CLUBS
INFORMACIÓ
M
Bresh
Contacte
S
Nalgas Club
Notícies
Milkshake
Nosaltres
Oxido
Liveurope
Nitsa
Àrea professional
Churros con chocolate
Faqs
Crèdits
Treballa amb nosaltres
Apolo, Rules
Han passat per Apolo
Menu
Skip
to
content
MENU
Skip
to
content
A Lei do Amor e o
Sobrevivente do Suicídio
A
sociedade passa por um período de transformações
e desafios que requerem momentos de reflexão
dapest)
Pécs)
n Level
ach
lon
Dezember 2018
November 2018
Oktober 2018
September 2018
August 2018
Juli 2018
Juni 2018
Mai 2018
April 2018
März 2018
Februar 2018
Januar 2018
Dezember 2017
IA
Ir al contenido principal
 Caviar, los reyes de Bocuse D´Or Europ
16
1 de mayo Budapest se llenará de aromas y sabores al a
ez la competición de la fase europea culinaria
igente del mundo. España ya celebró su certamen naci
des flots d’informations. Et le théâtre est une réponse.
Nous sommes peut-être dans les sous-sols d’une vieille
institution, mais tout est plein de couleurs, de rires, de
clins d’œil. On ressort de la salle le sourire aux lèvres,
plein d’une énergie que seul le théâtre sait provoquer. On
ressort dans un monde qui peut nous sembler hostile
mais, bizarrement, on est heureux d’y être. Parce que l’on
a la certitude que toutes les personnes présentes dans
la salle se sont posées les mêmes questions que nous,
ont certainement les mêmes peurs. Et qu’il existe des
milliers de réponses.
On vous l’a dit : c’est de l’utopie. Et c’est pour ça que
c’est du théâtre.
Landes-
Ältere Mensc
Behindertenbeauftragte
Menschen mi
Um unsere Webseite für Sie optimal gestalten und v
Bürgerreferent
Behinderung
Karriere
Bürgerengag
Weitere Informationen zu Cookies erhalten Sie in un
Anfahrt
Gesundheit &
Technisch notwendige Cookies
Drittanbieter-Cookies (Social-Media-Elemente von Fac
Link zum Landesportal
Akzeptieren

──────

What is expected:
Your task is to gather all lines from the entries above that hold the word "salle".

Response to this exercise:
clins d’œil. On ressort de la salle le sourire aux lèvres,
la salle se sont posées les mêmes questions que nous,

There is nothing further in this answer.